For decades, biomedical research treated male bodies as the “standard.” Women’s hormonal cycles, fluctuating levels of estrogen and progesterone, and reproductive changes were considered “too complex” for early-stage clinical trials. As a result, the foundational datasets of modern medicine often excluded half the population.

The ripple effects are staggering:

  • Underrepresentation in clinical trials: Until the 1990s, women were routinely excluded from drug testing. Even now, female participants are underrepresented in studies on cardiovascular disease, oncology, and neurology—all conditions that intersect with hormonal changes in midlife.
  • Limited data on menopause and HRT: Despite affecting every woman, menopause remains under-researched. There are relatively few large-scale longitudinal datasets tracking how hormone fluctuations—and treatments like hormone replacement therapy (HRT)—affect long-term health outcomes.
  • Biased algorithms: AI systems trained on male-dominated datasets risk reproducing inequities in diagnostics, treatment recommendations, and predictive modeling.

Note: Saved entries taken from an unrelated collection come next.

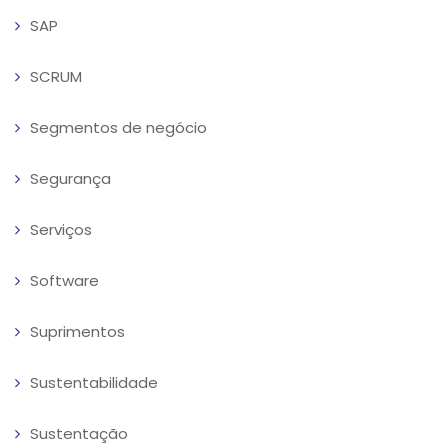
SAP
SCRUM
Segmentos de negócio
Segurança
Serviços
Software
Suprimentos
Sustentabilidade
Sustentação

When datasets ignore how fluctuating estrogen and progesterone influence symptoms, or how women respond to HRT, the resulting tools produce incomplete or misleading guidance.

Why midlife women are uniquely impacted

The gender data gap is universal, but midlife women face a double disadvantage. Their biological realities intersect with systemic blind spots in ways healthcare has historically overlooked.

1. Menopause as an afterthought

Menopause marks a profound physiological shift. Falling estrogen and progesterone levels can trigger hot flashes, sleep disturbances, mood changes, and metabolic shifts. Yet research funding in this area pales compared to other life stages. Too often, symptoms are dismissed as “normal aging” instead of treated with evidence-based interventions such as HRT.

2. Comorbidities in midlife

Perimenopause coincides with increased risks of cardiovascular disease, osteoporosis, and metabolic disorders. Estrogen plays a protective role in heart and bone health, but when hormone levels decline, risks escalate. Without robust datasets that include women on and off HRT, protocols remain incomplete.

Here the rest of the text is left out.